18/3/2020 – La Prefettura informa che il Ministro delle infrastrutture e dei trasporti, di concerto con il Ministro della salute, con decreto in data 17 marzo 2020 ha disposto che, al fine di contrastare il diffondersi dell’emergenza epidemiologica da Covid-19, tutte le persone in entrata in italia, tramite trasporto aereo, ferroviario, marittimo e stradale, anche se asintomatiche, sono obbligate a comunicare immediatamente il proprio ingresso in italia al dipartimento di prevenzione dell’azienda sanitaria competente per territorio, e sono sottoposte alla sorveglianza sanitaria e all’isolamento fiduciario per un periodo di quattordici giorni.I

In caso di insorgenza di sintomi da Covid-19, sono obbligate a segnalare tale situazione con tempestività all’autorità sanitaria per il tramite dei numeri telefonici appositamente dedicati.

In deroga a quanto sopra, esclusivamente per comprovate esigenze lavorative e per un tempo non superiore alle 72 ore, salvo motivata proroga per specifiche esigenze di ulteriori 48 ore, le persone fisiche in entrata in Italia sono tenute a presentare un’autocertificazione, nella quale attestino di entrare esclusivamente per la predetta esigenza lavorativa.

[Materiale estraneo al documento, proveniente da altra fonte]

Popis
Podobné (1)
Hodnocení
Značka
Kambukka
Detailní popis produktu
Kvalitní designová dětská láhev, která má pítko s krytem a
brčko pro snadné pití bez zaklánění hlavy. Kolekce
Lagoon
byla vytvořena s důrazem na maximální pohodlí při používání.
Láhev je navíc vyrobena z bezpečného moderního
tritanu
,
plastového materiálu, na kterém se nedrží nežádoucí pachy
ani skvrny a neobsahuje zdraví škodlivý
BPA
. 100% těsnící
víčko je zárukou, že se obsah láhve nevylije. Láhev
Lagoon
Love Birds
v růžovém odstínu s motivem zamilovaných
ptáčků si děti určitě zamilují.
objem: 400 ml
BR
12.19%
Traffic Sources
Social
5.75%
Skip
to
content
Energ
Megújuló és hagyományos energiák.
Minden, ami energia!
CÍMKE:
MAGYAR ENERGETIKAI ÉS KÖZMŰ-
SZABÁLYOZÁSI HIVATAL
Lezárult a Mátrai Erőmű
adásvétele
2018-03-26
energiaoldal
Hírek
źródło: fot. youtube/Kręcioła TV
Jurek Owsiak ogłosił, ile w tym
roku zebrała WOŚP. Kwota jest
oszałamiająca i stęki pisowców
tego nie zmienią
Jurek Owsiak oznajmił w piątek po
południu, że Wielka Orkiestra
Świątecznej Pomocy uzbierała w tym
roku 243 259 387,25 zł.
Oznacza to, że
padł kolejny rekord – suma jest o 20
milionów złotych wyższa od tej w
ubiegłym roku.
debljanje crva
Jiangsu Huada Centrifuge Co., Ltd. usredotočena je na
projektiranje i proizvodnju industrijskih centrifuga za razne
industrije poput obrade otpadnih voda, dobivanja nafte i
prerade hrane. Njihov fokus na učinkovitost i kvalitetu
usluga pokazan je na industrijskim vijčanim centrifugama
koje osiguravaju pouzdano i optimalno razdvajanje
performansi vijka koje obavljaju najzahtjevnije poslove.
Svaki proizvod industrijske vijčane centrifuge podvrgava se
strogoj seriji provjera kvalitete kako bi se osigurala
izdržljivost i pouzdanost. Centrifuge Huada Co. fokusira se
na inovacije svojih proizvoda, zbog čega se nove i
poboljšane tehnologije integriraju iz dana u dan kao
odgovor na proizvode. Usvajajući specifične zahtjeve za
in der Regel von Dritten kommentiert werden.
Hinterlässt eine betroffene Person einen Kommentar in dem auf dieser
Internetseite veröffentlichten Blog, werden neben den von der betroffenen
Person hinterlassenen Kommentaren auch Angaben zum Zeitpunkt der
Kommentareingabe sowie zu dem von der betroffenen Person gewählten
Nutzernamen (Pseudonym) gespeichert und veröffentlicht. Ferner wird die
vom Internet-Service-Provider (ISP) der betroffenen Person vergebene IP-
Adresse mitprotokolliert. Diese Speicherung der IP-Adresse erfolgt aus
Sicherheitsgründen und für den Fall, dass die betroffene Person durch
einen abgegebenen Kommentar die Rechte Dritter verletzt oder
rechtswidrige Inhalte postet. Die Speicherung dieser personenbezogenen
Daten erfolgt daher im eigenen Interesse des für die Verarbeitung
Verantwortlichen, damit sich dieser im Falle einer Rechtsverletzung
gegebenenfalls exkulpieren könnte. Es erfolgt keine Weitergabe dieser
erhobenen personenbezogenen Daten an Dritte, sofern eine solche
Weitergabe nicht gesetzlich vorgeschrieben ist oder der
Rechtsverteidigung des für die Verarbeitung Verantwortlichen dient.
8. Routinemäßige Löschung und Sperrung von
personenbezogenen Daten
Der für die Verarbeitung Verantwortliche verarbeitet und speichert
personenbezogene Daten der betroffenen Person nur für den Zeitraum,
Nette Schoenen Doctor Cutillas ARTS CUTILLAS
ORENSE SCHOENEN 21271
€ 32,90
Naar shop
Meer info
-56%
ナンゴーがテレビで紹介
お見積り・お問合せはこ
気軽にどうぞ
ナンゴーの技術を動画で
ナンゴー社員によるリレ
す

Con la medesima autodichiarazione è assunto l’obbligo, in caso di insorgenza di sintomi da Covid-19, di segnalare tale situazione con tempestività al dipartimento di prevenzione dell’azienda sanitaria competente pere territorio, per il tramite dei numeri telefonici appositamente dedicati, e di sottoporsi, nelle more delle conseguenti determinazioni della predetta autorita’ sanitaria, ad isolamento.

Queste prescrizioni non si applicano al personale viaggiante appartenente ad imprese con sede legale in italia.


Salvo che il fatto non costituisca piu’ grave reato, il mancato rispetto delle disposizioni suindicate e’ punito ai sensi dell’art. 650 del codice penale.